My dad got remarried and then died. His new wife wants to sign the house over to a family member. Does my stepmother have to pay one-third of the house’s current value to my mother if she signs over the house to my nephew? (No money is involved in the transfer of the house)?

A: Your question is complicated due to the time involved and the actions taken 15 years ago by your mom and dad. The answer to your question is very dependent on the language used in the divorce decree and the intention of the parties.

Let’s assume the house had a value of $100,000 15 years ago and a mortgage of $80,000. If the property had been sold at that time, your mother would have received less around $3,000 from the sale after taking into considerations all of the costs of selling the home, including the real estate broker’s commission.

Did the divorce decree contemplate that she should get one-third of the proceeds from the sale or one-third of the profit from the sale? What other conditions were placed on the payment to your mom? Did the divorce decree set any time limits for the sale or limit the payment to your mom in any way? What laws of your state determine the enforceability of the divorce decree 15 years after the fact?

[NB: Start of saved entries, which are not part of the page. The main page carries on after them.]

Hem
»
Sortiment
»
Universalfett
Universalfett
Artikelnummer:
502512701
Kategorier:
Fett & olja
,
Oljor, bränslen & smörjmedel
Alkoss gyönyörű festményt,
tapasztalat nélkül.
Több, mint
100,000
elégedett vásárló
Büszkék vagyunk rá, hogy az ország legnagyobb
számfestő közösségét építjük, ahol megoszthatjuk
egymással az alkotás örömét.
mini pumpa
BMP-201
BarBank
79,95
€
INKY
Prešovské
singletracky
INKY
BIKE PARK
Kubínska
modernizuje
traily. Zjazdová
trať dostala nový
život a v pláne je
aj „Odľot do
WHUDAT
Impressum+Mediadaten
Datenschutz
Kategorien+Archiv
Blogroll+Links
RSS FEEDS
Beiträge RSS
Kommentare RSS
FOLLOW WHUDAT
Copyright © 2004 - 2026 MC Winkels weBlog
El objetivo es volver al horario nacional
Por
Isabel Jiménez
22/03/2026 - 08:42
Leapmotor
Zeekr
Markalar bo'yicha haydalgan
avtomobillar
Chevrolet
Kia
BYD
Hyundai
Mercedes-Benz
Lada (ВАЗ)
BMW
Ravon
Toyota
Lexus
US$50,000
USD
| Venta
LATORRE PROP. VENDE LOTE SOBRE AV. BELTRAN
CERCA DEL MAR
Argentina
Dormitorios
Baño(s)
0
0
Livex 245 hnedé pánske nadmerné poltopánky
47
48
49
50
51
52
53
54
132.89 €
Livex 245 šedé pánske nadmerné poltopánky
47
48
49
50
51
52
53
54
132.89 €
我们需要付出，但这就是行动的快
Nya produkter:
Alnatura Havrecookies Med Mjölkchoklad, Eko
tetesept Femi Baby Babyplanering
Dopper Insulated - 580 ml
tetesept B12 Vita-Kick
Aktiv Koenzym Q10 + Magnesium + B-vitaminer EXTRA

I would suggest that you review the divorce decree to determine what it says. If the divorce decree spells out the details you may have something to go on by following that language. But if the divorce decree does not spell out the details as to what your mom was entitled to, it may be very difficult to determine what the parties intended.

Sometimes well intentioned parties don’t spell out the details as well as they should. You may find that your mother’s situation falls into the category of not knowing what the parties intended. You may have to consult with the divorce attorney, if you can find him or her, to determine what was negotiated and what your mom should have gotten from the sale of the home.

You may also find out that your father transferred title to the home to himself and to his new wife some time ago and that the title to the home actually transferred upon his death to his new wife. If the title transferred, it’s possible that the new wife owns the home free and clear of any obligation under the divorce decree.

If you are able to ascertain the intent of your parents’ divorce decree and can come up with a solution that your mom can agree with, then your father’s new wife can comply with the terms of the divorce agreement and everybody can come out in agreement.

Seldom, however, do thing work out where everybody sees eye-to-eye on these issues. Before you start negotiating or even talking about a solution to this issue, you need to determine where everybody stands.

There are other matters that could affect each party’s right and obligations to the party and you would be wise to talk to a real estate attorney and the divorce attorney before taking a stand on the issue.